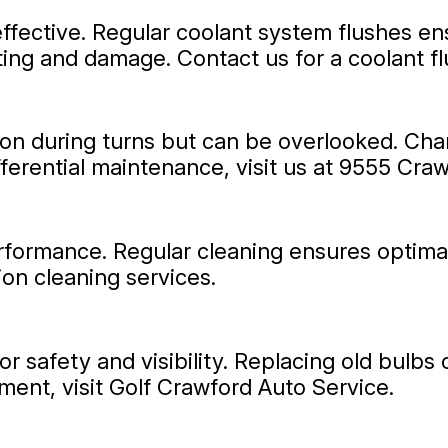
ffective. Regular coolant system flushes en
ting and damage. Contact us for a coolant f
on during turns but can be overlooked. Changi
fferential maintenance, visit us at 9555 Cra
performance. Regular cleaning ensures optima
tion cleaning services.
for safety and visibility. Replacing old bulb
ment, visit Golf Crawford Auto Service.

** Work request **
Scan the lines above for "cleaning", then copy every one that has it.

** Response **
performance. Regular cleaning ensures optima
tion cleaning services.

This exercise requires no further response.